::: INFORMATION SHOWN :::

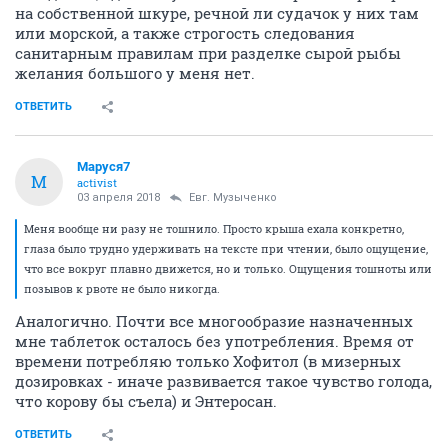
на собственной шкуре, речной ли судачок у них там
или морской, а также строгость следования
санитарным правилам при разделке сырой рыбы
желания большого у меня нет.
ОТВЕТИТЬ
Маруся7
М
activist
03 апреля 2018
Евг. Музыченко
Меня вообще ни разу не тошнило. Просто крыша ехала конкретно,
глаза было трудно удерживать на тексте при чтении, было ощущение,
что все вокруг плавно движется, но и только. Ощущения тошноты или
позывов к рвоте не было никогда.
Аналогично. Почти все многообразие назначенных
мне таблеток осталось без употребления. Время от
времени потребляю только Хофитол (в мизерных
дозировках - иначе развивается такое чувство голода,
что корову бы съела) и Энтеросан.
ОТВЕТИТЬ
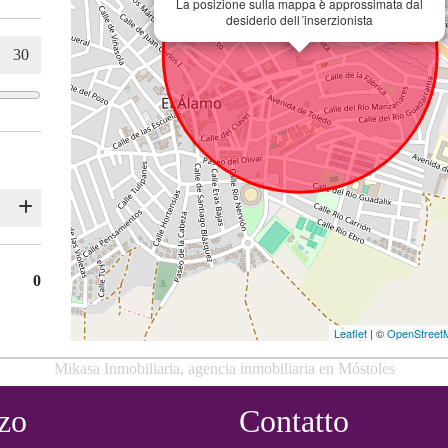
La posizione sulla mappa è approssimata dal
desiderio dell´inserzionista
0
Leaflet
| ©
OpenStreet
Mikasa Inmobiliaria, agencia inmobiliaria en Móstoles
zzo
Contatto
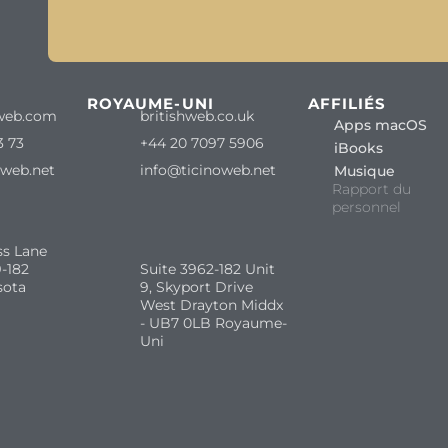
ROYAUME-UNI
AFFILIÉS
web.com
britishweb.co.uk
Apps macOS
3 73
+44 20 7097 5906
iBooks
oweb.net
info@ticinoweb.net
Musique
Rapport du
personnel
ss Lane
-182
Suite 3962-182 Unit
sota
9, Skyport Drive
West Drayton Middx
- UB7 0LB Royaume-
Uni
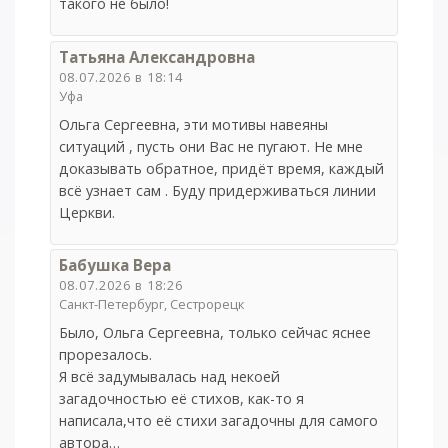
такого не было!
Татьяна Александровна
08.07.2026 в 18:14
Уфа
Ольга Сергеевна, эти мотивы навеяны
ситуаций , пусть они Вас не пугают. Не мне
доказывать обратное, придёт время, каждый
всё узнает сам . Буду придерживаться линии
Церкви.
Бабушка Вера
08.07.2026 в 18:26
Санкт-Петербург, Сестрорецк
Было, Ольга Сергеевна, только сейчас яснее
прорезалось.
Я всё задумывалась над некоей
загадочностью её стихов, как-то я
написала,что её стихи загадочны для самого
автора…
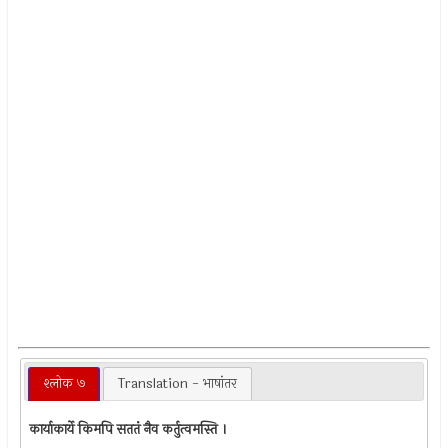
श्लोक ७
Translation - भाषांतर
कार्याकार्ये किमपि सततं नैव कर्तुत्वमस्ति ।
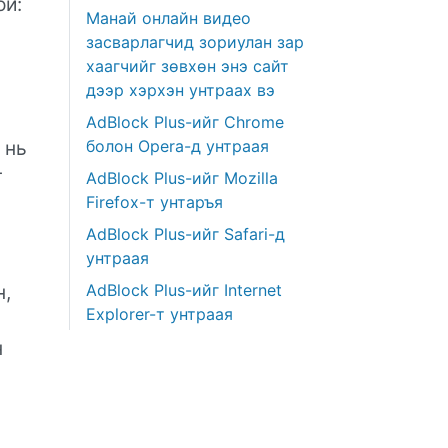
ой:
Манай онлайн видео
засварлагчид зориулан зар
хаагчийг зөвхөн энэ сайт
дээр хэрхэн унтраах вэ
AdBlock Plus-ийг Chrome
 нь
болон Opera-д унтраая
г
AdBlock Plus-ийг Mozilla
Firefox-т унтаръя
AdBlock Plus-ийг Safari-д
унтраая
н,
AdBlock Plus-ийг Internet
Explorer-т унтраая
н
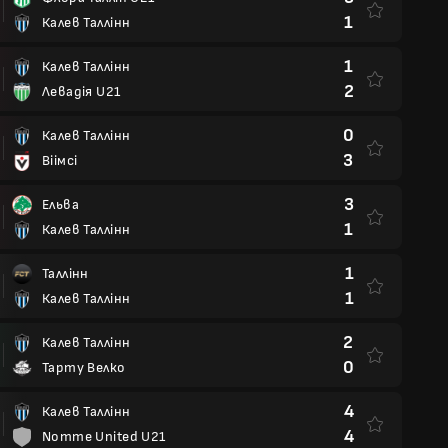
1
Калев Таллінн
1
Калев Таллінн
2
Левадія U21
0
Калев Таллінн
3
Віімсі
3
Ельва
1
Калев Таллінн
1
Таллінн
1
Калев Таллінн
2
Калев Таллінн
0
Тарту Велко
4
Калев Таллінн
4
Nomme United U21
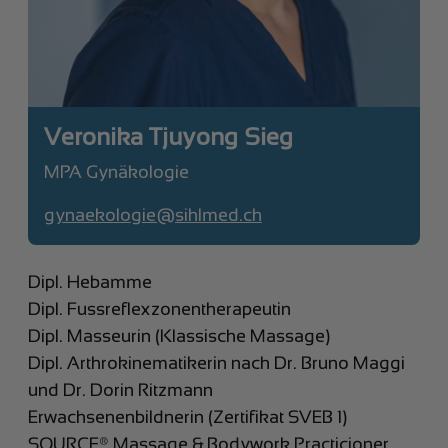
Veronika Tjuyong Sieg
MPA Gynäkologie
gynaekologie@sihlmed.ch
Dipl. Hebamme
Dipl. Fussreflexzonentherapeutin
Dipl. Masseurin (Klassische Massage)
Dipl. Arthrokinematikerin nach Dr. Bruno Maggi
und Dr. Dorin Ritzmann
Erwachsenenbildnerin (Zertifikat SVEB 1)
SOURCE® Massage & Bodywork Practicioner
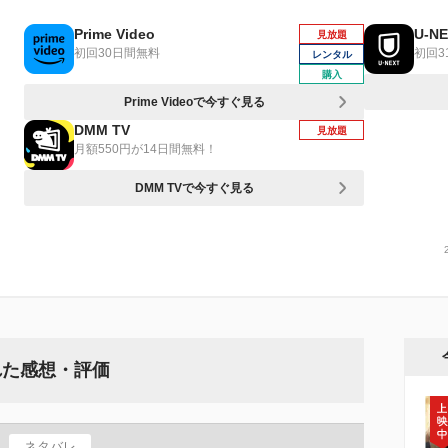
Prime Video
U-N
見放題
初回30日間無料
初回3
レンタル
購入
Prime Videoで今すぐ見る
DMM TV
見放題
月額550円が14日間無料！
DMM TVで今すぐ見る
された感想・評価
ネタバレ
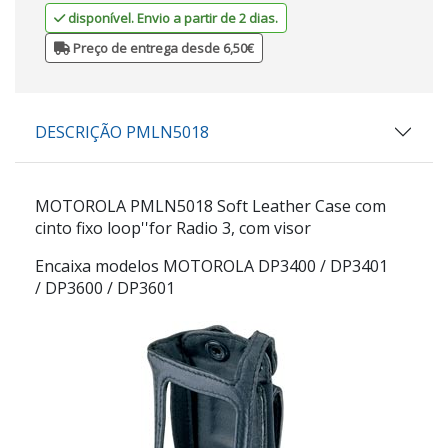
disponível. Envio a partir de 2 dias.
Preço de entrega desde 6,50€
DESCRIÇÃO PMLN5018
MOTOROLA PMLN5018
Soft Leather Case com
cinto fixo loop''for Radio 3, com visor
Encaixa modelos MOTOROLA DP3400 / DP3401
/ DP3600 / DP3601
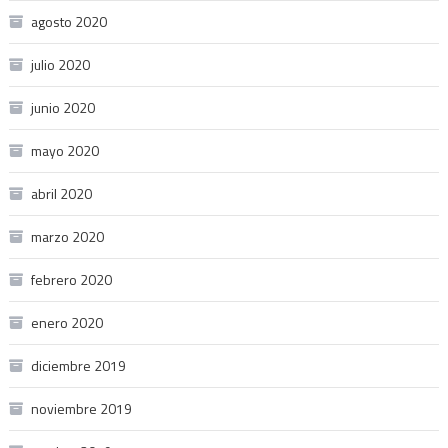
agosto 2020
julio 2020
junio 2020
mayo 2020
abril 2020
marzo 2020
febrero 2020
enero 2020
diciembre 2019
noviembre 2019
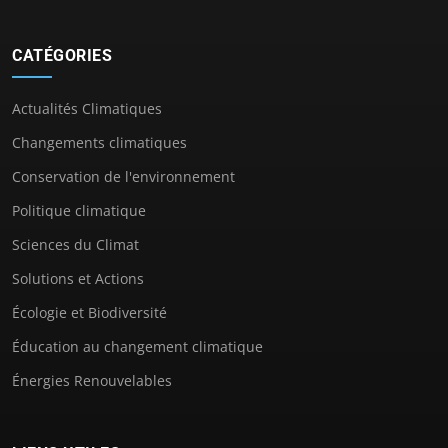
CATÉGORIES
Actualités Climatiques
Changements climatiques
Conservation de l'environnement
Politique climatique
Sciences du Climat
Solutions et Actions
Écologie et Biodiversité
Éducation au changement climatique
Énergies Renouvelables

:::

EXERCISE INSTRUCTIONS:
Copy out the entries verbatim, but skip every picture.

REPLY TO THE EXERCISE:
на собственной шкуре, речной ли судачок у них там
или морской, а также строгость следования
санитарным правилам при разделке сырой рыбы
желания большого у меня нет.
ОТВЕТИТЬ
Маруся7
М
activist
03 апреля 2018
Евг. Музыченко
Меня вообще ни разу не тошнило. Просто крыша ехала конкретно,
глаза было трудно удерживать на тексте при чтении, было ощущение,
что все вокруг плавно движется, но и только. Ощущения тошноты или
позывов к рвоте не было никогда.
Аналогично. Почти все многообразие назначенных
мне таблеток осталось без употребления. Время от
времени потребляю только Хофитол (в мизерных
дозировках - иначе развивается такое чувство голода,
что корову бы съела) и Энтеросан.
ОТВЕТИТЬ
La posizione sulla mappa è approssimata dal
desiderio dell´inserzionista
0
Leaflet
| ©
OpenStreet
Mikasa Inmobiliaria, agencia inmobiliaria en Móstoles
zzo
Contatto
ROYAUME-UNI
AFFILIÉS
web.com
britishweb.co.uk
Apps macOS
3 73
+44 20 7097 5906
iBooks
oweb.net
info@ticinoweb.net
Musique
Rapport du
personnel
ss Lane
-182
Suite 3962-182 Unit
sota
9, Skyport Drive
West Drayton Middx
- UB7 0LB Royaume-
Uni
такого не было!
Татьяна Александровна
08.07.2026 в 18:14
Уфа
Ольга Сергеевна, эти мотивы навеяны
ситуаций , пусть они Вас не пугают. Не мне
доказывать обратное, придёт время, каждый
всё узнает сам . Буду придерживаться линии
Церкви.
Бабушка Вера
08.07.2026 в 18:26
Санкт-Петербург, Сестрорецк
Было, Ольга Сергеевна, только сейчас яснее
прорезалось.
Я всё задумывалась над некоей
загадочностью её стихов, как-то я
написала,что её стихи загадочны для самого
автора…
श्लोक ७
Translation - भाषांतर
कार्याकार्ये किमपि सततं नैव कर्तुत्वमस्ति ।
ой:
Манай онлайн видео
засварлагчид зориулан зар
хаагчийг зөвхөн энэ сайт
дээр хэрхэн унтраах вэ
AdBlock Plus-ийг Chrome
 нь
болон Opera-д унтраая
г
AdBlock Plus-ийг Mozilla
Firefox-т унтаръя
AdBlock Plus-ийг Safari-д
унтраая
н,
AdBlock Plus-ийг Internet
Explorer-т унтраая
н
1
Калев Таллінн
1
Калев Таллінн
2
Левадія U21
0
Калев Таллінн
3
Віімсі
3
Ельва
1
Калев Таллінн
1
Таллінн
1
Калев Таллінн
2
Калев Таллінн
0
Тарту Велко
4
Калев Таллінн
4
Nomme United U21
Veronika Tjuyong Sieg
MPA Gynäkologie
gynaekologie@sihlmed.ch
Dipl. Hebamme
Dipl. Fussreflexzonentherapeutin
Dipl. Masseurin (Klassische Massage)
Dipl. Arthrokinematikerin nach Dr. Bruno Maggi
und Dr. Dorin Ritzmann
Erwachsenenbildnerin (Zertifikat SVEB 1)
SOURCE® Massage & Bodywork Practicioner
Prime Video
U-N
見放題
初回30日間無料
初回3
レンタル
購入
Prime Videoで今すぐ見る
DMM TV
見放題
月額550円が14日間無料！
DMM TVで今すぐ見る
された感想・評価
ネタバレ
disponível. Envio a partir de 2 dias.
Preço de entrega desde 6,50€
DESCRIÇÃO PMLN5018
MOTOROLA PMLN5018
Soft Leather Case com
cinto fixo loop''for Radio 3, com visor
Encaixa modelos MOTOROLA DP3400 / DP3401
/ DP3600 / DP3601
agosto 2020
julio 2020
junio 2020
mayo 2020
abril 2020
marzo 2020
febrero 2020
enero 2020
diciembre 2019
noviembre 2019
CATÉGORIES
Actualités Climatiques
Changements climatiques
Conservation de l'environnement
Politique climatique
Sciences du Climat
Solutions et Actions
Écologie et Biodiversité
Éducation au changement climatique
Énergies Renouvelables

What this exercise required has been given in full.